Transcribe the data exactly.

───── The records ─────

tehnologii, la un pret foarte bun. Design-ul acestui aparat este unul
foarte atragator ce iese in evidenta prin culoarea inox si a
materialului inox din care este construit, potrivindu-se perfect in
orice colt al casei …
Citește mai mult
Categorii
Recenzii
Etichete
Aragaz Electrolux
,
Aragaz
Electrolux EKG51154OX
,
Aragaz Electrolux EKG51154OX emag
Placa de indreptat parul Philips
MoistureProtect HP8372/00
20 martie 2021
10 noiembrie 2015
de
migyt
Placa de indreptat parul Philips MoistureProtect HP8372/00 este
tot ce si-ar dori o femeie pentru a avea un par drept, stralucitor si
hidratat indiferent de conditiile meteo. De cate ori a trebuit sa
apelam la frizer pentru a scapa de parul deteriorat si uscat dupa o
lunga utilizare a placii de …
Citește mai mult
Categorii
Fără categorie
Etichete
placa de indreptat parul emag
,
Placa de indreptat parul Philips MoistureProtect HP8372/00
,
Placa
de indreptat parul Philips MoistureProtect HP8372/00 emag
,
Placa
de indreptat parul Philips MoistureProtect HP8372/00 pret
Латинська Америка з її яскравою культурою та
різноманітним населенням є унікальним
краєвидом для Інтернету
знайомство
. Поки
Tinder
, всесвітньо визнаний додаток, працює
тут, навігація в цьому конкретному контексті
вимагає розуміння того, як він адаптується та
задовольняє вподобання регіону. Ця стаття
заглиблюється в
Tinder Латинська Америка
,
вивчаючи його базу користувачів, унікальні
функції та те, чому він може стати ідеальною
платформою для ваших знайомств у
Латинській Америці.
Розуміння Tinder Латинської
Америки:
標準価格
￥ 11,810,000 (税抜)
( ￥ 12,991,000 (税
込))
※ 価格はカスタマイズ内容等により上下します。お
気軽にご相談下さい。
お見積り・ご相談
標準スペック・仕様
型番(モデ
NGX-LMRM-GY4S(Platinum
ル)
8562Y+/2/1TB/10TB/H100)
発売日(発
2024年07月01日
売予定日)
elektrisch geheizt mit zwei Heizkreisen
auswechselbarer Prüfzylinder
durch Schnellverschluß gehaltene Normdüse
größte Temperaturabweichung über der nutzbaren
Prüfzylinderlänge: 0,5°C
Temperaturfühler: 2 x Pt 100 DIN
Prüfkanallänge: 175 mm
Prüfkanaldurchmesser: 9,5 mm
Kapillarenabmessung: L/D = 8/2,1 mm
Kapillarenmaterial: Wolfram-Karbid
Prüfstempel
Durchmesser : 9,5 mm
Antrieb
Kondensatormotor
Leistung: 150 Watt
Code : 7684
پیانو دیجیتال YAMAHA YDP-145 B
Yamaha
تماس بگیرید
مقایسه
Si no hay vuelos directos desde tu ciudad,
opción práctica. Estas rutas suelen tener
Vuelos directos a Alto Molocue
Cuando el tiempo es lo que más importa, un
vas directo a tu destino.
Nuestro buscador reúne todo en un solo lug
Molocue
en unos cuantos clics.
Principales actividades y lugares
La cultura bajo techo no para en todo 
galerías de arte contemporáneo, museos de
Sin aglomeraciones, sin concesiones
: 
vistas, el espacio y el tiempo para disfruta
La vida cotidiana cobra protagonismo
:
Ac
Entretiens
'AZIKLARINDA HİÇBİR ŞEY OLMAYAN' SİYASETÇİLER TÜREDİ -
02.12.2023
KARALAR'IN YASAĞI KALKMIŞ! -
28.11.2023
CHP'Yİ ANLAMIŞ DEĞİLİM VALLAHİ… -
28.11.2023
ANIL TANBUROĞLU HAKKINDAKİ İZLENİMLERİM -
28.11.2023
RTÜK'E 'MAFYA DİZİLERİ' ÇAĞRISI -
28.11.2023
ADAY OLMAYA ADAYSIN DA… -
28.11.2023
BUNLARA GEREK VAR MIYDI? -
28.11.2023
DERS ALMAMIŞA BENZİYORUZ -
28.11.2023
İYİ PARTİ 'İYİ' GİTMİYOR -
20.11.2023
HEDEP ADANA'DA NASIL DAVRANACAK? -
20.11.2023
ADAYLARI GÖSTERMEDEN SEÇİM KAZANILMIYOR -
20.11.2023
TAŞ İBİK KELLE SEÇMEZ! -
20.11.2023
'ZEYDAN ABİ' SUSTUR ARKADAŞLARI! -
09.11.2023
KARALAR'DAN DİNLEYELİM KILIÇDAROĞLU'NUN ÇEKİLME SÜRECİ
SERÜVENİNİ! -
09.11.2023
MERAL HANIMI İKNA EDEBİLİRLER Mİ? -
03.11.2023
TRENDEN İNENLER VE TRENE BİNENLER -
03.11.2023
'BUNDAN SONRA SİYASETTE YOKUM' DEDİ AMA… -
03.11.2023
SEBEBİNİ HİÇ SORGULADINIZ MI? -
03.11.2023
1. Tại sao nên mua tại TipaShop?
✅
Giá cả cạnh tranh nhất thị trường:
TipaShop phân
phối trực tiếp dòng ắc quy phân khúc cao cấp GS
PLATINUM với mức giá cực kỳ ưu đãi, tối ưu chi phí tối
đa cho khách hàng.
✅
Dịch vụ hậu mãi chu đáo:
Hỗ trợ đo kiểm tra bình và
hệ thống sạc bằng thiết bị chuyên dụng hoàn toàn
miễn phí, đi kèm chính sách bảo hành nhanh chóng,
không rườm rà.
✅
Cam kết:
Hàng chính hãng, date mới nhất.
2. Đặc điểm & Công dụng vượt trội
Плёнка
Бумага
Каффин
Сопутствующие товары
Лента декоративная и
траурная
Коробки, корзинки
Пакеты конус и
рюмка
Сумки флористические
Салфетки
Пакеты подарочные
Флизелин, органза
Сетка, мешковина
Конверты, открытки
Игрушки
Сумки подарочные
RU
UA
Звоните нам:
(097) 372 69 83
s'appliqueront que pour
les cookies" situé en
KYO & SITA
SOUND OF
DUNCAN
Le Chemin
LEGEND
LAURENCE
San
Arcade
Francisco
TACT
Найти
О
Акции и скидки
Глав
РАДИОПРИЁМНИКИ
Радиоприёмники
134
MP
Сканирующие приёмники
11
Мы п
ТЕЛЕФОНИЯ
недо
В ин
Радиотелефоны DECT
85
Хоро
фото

─────

• [Task answer]
tehnologii, la un pret foarte bun. Design-ul acestui aparat este unul
foarte atragator ce iese in evidenta prin culoarea inox si a
materialului inox din care este construit, potrivindu-se perfect in
orice colt al casei …
Citește mai mult
Categorii
Recenzii
Etichete
Aragaz Electrolux
,
Aragaz
Electrolux EKG51154OX
,
Aragaz Electrolux EKG51154OX emag
Placa de indreptat parul Philips
MoistureProtect HP8372/00
20 martie 2021
10 noiembrie 2015
de
migyt
Placa de indreptat parul Philips MoistureProtect HP8372/00 este
tot ce si-ar dori o femeie pentru a avea un par drept, stralucitor si
hidratat indiferent de conditiile meteo. De cate ori a trebuit sa
apelam la frizer pentru a scapa de parul deteriorat si uscat dupa o
lunga utilizare a placii de …
Citește mai mult
Categorii
Fără categorie
Etichete
placa de indreptat parul emag
,
Placa de indreptat parul Philips MoistureProtect HP8372/00
,
Placa
de indreptat parul Philips MoistureProtect HP8372/00 emag
,
Placa
de indreptat parul Philips MoistureProtect HP8372/00 pret
Латинська Америка з її яскравою культурою та
різноманітним населенням є унікальним
краєвидом для Інтернету
знайомство
. Поки
Tinder
, всесвітньо визнаний додаток, працює
тут, навігація в цьому конкретному контексті
вимагає розуміння того, як він адаптується та
задовольняє вподобання регіону. Ця стаття
заглиблюється в
Tinder Латинська Америка
,
вивчаючи його базу користувачів, унікальні
функції та те, чому він може стати ідеальною
платформою для ваших знайомств у
Латинській Америці.
Розуміння Tinder Латинської
Америки:
標準価格
￥ 11,810,000 (税抜)
( ￥ 12,991,000 (税
込))
※ 価格はカスタマイズ内容等により上下します。お
気軽にご相談下さい。
お見積り・ご相談
標準スペック・仕様
型番(モデ
NGX-LMRM-GY4S(Platinum
ル)
8562Y+/2/1TB/10TB/H100)
発売日(発
2024年07月01日
売予定日)
elektrisch geheizt mit zwei Heizkreisen
auswechselbarer Prüfzylinder
durch Schnellverschluß gehaltene Normdüse
größte Temperaturabweichung über der nutzbaren
Prüfzylinderlänge: 0,5°C
Temperaturfühler: 2 x Pt 100 DIN
Prüfkanallänge: 175 mm
Prüfkanaldurchmesser: 9,5 mm
Kapillarenabmessung: L/D = 8/2,1 mm
Kapillarenmaterial: Wolfram-Karbid
Prüfstempel
Durchmesser : 9,5 mm
Antrieb
Kondensatormotor
Leistung: 150 Watt
Code : 7684
پیانو دیجیتال YAMAHA YDP-145 B
Yamaha
تماس بگیرید
مقایسه
Si no hay vuelos directos desde tu ciudad,
opción práctica. Estas rutas suelen tener
Vuelos directos a Alto Molocue
Cuando el tiempo es lo que más importa, un
vas directo a tu destino.
Nuestro buscador reúne todo en un solo lug
Molocue
en unos cuantos clics.
Principales actividades y lugares
La cultura bajo techo no para en todo 
galerías de arte contemporáneo, museos de
Sin aglomeraciones, sin concesiones
: 
vistas, el espacio y el tiempo para disfruta
La vida cotidiana cobra protagonismo
:
Ac
Entretiens
'AZIKLARINDA HİÇBİR ŞEY OLMAYAN' SİYASETÇİLER TÜREDİ -
02.12.2023
KARALAR'IN YASAĞI KALKMIŞ! -
28.11.2023
CHP'Yİ ANLAMIŞ DEĞİLİM VALLAHİ… -
28.11.2023
ANIL TANBUROĞLU HAKKINDAKİ İZLENİMLERİM -
28.11.2023
RTÜK'E 'MAFYA DİZİLERİ' ÇAĞRISI -
28.11.2023
ADAY OLMAYA ADAYSIN DA… -
28.11.2023
BUNLARA GEREK VAR MIYDI? -
28.11.2023
DERS ALMAMIŞA BENZİYORUZ -
28.11.2023
İYİ PARTİ 'İYİ' GİTMİYOR -
20.11.2023
HEDEP ADANA'DA NASIL DAVRANACAK? -
20.11.2023
ADAYLARI GÖSTERMEDEN SEÇİM KAZANILMIYOR -
20.11.2023
TAŞ İBİK KELLE SEÇMEZ! -
20.11.2023
'ZEYDAN ABİ' SUSTUR ARKADAŞLARI! -
09.11.2023
KARALAR'DAN DİNLEYELİM KILIÇDAROĞLU'NUN ÇEKİLME SÜRECİ
SERÜVENİNİ! -
09.11.2023
MERAL HANIMI İKNA EDEBİLİRLER Mİ? -
03.11.2023
TRENDEN İNENLER VE TRENE BİNENLER -
03.11.2023
'BUNDAN SONRA SİYASETTE YOKUM' DEDİ AMA… -
03.11.2023
SEBEBİNİ HİÇ SORGULADINIZ MI? -
03.11.2023
1. Tại sao nên mua tại TipaShop?
✅
Giá cả cạnh tranh nhất thị trường:
TipaShop phân
phối trực tiếp dòng ắc quy phân khúc cao cấp GS
PLATINUM với mức giá cực kỳ ưu đãi, tối ưu chi phí tối
đa cho khách hàng.
✅
Dịch vụ hậu mãi chu đáo:
Hỗ trợ đo kiểm tra bình và
hệ thống sạc bằng thiết bị chuyên dụng hoàn toàn
miễn phí, đi kèm chính sách bảo hành nhanh chóng,
không rườm rà.
✅
Cam kết:
Hàng chính hãng, date mới nhất.
2. Đặc điểm & Công dụng vượt trội
Плёнка
Бумага
Каффин
Сопутствующие товары
Лента декоративная и
траурная
Коробки, корзинки
Пакеты конус и
рюмка
Сумки флористические
Салфетки
Пакеты подарочные
Флизелин, органза
Сетка, мешковина
Конверты, открытки
Игрушки
Сумки подарочные
RU
UA
Звоните нам:
(097) 372 69 83
s'appliqueront que pour
les cookies" situé en
KYO & SITA
SOUND OF
DUNCAN
Le Chemin
LEGEND
LAURENCE
San
Arcade
Francisco
TACT
Найти
О
Акции и скидки
Глав
РАДИОПРИЁМНИКИ
Радиоприёмники
134
MP
Сканирующие приёмники
11
Мы п
ТЕЛЕФОНИЯ
недо
В ин
Радиотелефоны DECT
85
Хоро
фото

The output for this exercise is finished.